Rights of collection and enforcement of collateral. The bill's explanation of the rights of a secured party who seeks to collect or enforce collateral, including accounts, chattel paper, and payment intangible, would provide greater detail than the current language. It also would set forth the enforcement rights of a depositary bank holding a security interest in a deposit account maintained with the depositary bank. These provisions relate solely to the rights of a secured party vis-a-vis a debtor with respect to collections and enforcement. They would not affect the rights or duties of third parties, such as account debtors on collateral, which are addressed elsewhere. The new article would also clarify the manner in which proceeds of collection or enforcement are to be applied.
Disposition of collateral: Warranties of title. The new article would impose the warranties of title, quiet possession, and the like that are otherwise applicable under other law on a secured party who disposes of collateral. It also would provide rules for the exclusion or modification of those warranties.

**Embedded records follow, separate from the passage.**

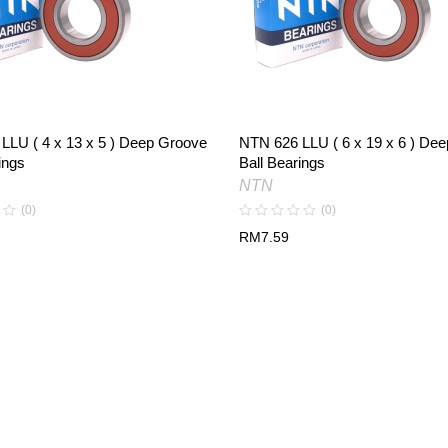
LLU ( 4 x 13 x 5 ) Deep Groove
NTN 626 LLU ( 6 x 19 x 6 ) De
ings
Ball Bearings
NTN
(0)
(0)
RM
7.59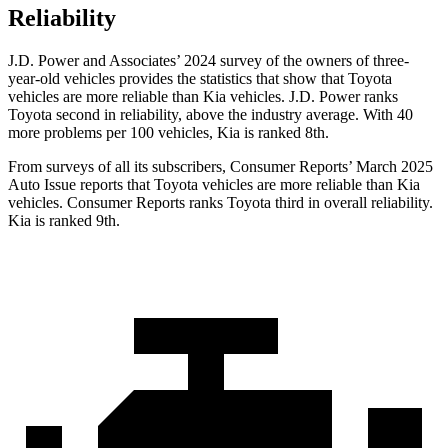
Reliability
J.D. Power and Associates’ 2024 survey of the owners of three-
year-old vehicles provides the statistics that show that Toyota
vehicles are more reliable than Kia vehicles. J.D. Power ranks
Toyota second in reliability, above the industry average. With 40
more problems per 100 vehicles, Kia is ranked 8th.
From surveys of all its subscribers,
Consumer Reports
’ March 2025
Auto Issue reports that Toyota vehicles are more reliable than Kia
vehicles.
Consumer Reports
ranks Toyota third in overall reliability.
Kia is ranked 9th.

Disposition of collateral: Notification, application of proceeds, surplus and deficiency, other effects. A secured party would be required to give notification of a disposition of collateral to other secured parties and lienholders who have filed financing statements against the debtor covering the collateral. However, the provision would relieve the secured party from that duty when the secured party undertakes a search of the records and a report of the results is unreasonably delayed. Generally, whether notice was sent within a reasonable amount of time is a question of fact; however, in the case of non-consumer transactions, the article specifies what would have to be included in a notification of disposition and provides that a notification sent 10 days or more before the earliest time for disposition is sent within a reasonable time. The article provides forms and notification in consumer and non-consumer transactions, which when completed provide sufficient notice. The article also lists the information needed to provide sufficient notice if the forms are not used. Regardless of the notice's format, it would be adequate if it contains the required information. Any errors that are not seriously misleading in non-consumer goods transactions or that are not misleading with respect to rights provided under the article in a consumer transaction would not void the notice.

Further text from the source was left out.